BENCHMARK ANALYSIS

CVDP Performance Analysis.

ChipCraftX achieves 94.7% functional correctness on NVIDIA's CVDP benchmark across 302 non-agentic problems and 64.1% on 92 agentic problems — the highest reported scores on an open-source evaluation toolchain. On the four CID categories shared with ACE-RTL (NVIDIA, arXiv:2602.10218), ChipCraftX leads on 3 of 4 categories while using 30x fewer generation attempts.

The CVDP Benchmark

The Comprehensive Verilog Design Problems (CVDP) benchmark from NVIDIA (arXiv:2506.14074) contains 649 RTL problems derived from real chip design workflows. Unlike VerilogEval — which tests short, textbook-style snippets — CVDP problems feature specifications averaging 18KB, multiple interacting submodules, and cocotb-based Python testbenches that exercise silicon-realistic edge cases.

CVDP organizes problems into 8 CID categories spanning code completion, spec-to-RTL generation, code modification, optimization, debugging, testbench generation, and assertion writing.

Evaluation scope

We evaluate the 5 CID categories that use open-source tools (Icarus Verilog + cocotb). Categories cid012 (Testbench Stimulus), cid013 (Testbench Checker), and cid014 (Assertion Generation) require NVIDIA Xcelium and are excluded. All per-CID comparisons with ACE-RTL are on identical problem sets.

Zero prior exposure

ChipCraftBrain had never seen any CVDP problem, specification, or testbench before this evaluation. No fine-tuning, no few-shot examples, no benchmark-specific prompts. These results reflect cold, first-contact performance.

Non-Agentic Results

302 problems across 5 CID categories (easy + medium difficulty). ChipCraftX uses up to 5 iterations with EDA tool feedback — compile errors and simulation results inform each retry.

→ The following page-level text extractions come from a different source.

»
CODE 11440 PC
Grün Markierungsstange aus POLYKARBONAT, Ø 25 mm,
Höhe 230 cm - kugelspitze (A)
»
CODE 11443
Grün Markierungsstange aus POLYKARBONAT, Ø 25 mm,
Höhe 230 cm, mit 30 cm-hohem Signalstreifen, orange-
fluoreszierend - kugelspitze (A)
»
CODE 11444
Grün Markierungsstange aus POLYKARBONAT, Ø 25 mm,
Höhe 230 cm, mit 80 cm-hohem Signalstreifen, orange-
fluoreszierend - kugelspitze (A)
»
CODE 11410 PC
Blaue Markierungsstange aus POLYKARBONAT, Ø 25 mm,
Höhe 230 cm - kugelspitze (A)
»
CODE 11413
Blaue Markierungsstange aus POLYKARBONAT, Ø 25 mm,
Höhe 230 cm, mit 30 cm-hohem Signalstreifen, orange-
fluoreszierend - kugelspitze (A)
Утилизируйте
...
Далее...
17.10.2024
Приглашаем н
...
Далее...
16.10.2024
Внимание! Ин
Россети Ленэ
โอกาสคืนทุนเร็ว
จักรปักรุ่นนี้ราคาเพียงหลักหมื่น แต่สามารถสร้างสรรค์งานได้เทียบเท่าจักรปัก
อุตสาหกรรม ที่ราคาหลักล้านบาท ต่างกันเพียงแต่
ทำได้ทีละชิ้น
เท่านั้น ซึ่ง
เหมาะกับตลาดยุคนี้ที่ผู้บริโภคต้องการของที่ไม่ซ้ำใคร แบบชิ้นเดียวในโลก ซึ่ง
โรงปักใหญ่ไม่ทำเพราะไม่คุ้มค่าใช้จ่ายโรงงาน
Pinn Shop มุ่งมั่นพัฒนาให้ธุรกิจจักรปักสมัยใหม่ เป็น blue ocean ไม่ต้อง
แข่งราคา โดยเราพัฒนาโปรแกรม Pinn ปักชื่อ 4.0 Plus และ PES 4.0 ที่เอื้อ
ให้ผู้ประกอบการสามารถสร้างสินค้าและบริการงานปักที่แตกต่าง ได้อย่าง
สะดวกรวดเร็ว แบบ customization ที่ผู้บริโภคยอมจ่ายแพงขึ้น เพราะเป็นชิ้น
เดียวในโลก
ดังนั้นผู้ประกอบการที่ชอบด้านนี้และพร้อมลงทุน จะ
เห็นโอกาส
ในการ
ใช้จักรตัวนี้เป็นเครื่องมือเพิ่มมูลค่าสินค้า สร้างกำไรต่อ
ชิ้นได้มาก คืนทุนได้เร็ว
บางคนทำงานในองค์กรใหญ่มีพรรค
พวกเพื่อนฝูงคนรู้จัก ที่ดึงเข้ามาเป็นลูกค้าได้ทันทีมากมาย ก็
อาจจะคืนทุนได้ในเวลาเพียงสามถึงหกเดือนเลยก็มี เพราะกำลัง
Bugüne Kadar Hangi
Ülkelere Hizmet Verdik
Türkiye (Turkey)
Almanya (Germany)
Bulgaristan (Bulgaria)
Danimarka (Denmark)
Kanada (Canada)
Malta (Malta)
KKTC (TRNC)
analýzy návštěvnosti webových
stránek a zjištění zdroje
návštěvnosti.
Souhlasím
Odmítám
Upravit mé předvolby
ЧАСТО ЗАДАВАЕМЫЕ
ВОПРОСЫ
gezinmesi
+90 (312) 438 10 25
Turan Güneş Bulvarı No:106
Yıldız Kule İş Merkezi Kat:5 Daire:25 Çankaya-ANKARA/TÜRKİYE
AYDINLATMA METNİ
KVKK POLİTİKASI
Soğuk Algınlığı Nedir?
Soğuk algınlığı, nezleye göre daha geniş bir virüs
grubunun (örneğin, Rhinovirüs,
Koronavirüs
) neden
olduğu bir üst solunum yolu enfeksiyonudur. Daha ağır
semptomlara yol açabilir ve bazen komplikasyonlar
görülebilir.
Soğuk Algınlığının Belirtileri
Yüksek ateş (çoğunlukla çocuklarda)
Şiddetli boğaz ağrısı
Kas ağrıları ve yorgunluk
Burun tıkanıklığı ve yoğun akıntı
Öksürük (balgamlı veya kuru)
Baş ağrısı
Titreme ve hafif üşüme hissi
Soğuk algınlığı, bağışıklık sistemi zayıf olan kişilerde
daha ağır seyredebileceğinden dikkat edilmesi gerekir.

CID	Category	Problems	Pass Rate
cid002	RTL Code Completion	94	93.6%
cid003	Spec-to-RTL Generation	78	96.2%
cid004	RTL Code Modification	55	96.4%
cid007	RTL Optimization	40	97.5%
cid016	Bug Fixing	35	88.6%
	Overall	302	94.7%

By Difficulty

CID	Easy	Medium
cid002	46/48 (95.8%)	42/46 (91.3%)
cid003	41/41 (100.0%)	34/37 (91.9%)
cid004	29/30 (96.7%)	24/25 (96.0%)
cid007	21/22 (95.5%)	18/18 (100.0%)
cid016	20/21 (95.2%)	11/14 (78.6%)

Performance is remarkably consistent across difficulty levels, with medium problems only 3-5pp below easy in most categories. The one exception is cid016 (bug fixing), where medium-difficulty problems drop to 78.6% — these involve subtle timing bugs and multi-signal race conditions that are harder to diagnose from simulation output alone.

87.8% of problems pass on the first attempt (265 of 302). Only 37 problems required retries, and of those, 21 were resolved within 2-4 additional iterations.

Local Open-Model Results

Can the same pipeline run on a fully local, open-weight model instead of the Anthropic API? We evaluated Qwen3.6-35B-A3B-FP8 served by vLLM on two RTX 3090s — identical pipeline configuration, identical cocotb harnesses, zero API calls, zero marginal cost.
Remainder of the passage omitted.